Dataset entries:
--------------------------------
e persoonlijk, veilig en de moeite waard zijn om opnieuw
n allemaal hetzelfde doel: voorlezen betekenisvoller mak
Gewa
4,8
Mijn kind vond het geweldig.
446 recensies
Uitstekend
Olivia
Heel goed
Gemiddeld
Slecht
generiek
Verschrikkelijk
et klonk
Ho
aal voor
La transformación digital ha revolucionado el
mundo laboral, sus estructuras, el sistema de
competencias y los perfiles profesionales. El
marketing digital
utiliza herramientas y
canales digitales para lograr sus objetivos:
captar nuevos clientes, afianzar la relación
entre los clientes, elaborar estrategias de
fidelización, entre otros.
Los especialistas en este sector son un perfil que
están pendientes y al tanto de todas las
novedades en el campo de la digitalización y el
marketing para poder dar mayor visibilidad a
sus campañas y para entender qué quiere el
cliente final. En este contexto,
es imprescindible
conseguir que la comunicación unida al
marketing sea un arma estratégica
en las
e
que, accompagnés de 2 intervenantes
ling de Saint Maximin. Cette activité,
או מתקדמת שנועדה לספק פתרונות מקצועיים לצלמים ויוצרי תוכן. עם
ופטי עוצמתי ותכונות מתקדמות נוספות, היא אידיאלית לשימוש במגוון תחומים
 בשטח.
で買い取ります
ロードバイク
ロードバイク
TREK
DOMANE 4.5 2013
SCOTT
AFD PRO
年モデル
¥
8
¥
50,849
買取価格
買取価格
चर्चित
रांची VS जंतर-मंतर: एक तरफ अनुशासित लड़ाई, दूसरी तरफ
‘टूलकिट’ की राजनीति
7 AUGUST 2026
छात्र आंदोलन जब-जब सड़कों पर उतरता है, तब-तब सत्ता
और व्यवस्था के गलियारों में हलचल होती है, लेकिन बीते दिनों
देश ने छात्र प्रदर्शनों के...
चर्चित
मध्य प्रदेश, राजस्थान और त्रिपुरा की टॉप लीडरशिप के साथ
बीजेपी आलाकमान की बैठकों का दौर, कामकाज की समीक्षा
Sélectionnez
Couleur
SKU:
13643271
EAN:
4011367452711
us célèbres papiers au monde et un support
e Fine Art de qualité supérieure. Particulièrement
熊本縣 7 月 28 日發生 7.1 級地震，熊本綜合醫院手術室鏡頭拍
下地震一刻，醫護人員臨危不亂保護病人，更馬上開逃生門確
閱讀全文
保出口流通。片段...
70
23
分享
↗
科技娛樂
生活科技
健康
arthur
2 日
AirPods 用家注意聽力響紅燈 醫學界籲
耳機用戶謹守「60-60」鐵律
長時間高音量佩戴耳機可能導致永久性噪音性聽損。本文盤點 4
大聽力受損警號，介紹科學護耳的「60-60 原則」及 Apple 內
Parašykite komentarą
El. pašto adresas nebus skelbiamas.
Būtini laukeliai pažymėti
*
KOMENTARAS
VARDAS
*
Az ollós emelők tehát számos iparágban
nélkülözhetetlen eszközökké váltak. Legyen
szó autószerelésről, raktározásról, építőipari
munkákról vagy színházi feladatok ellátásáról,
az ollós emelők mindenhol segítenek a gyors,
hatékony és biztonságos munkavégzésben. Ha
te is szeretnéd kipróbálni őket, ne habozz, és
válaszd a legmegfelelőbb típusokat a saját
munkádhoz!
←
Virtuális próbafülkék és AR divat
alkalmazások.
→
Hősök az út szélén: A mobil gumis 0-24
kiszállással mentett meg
--------------------------------
YOUR INSTRUCTIONS:
Tell how many lines in the entries above include the word "entre", and respond with the number alone.

SOLUTION BELOW:
2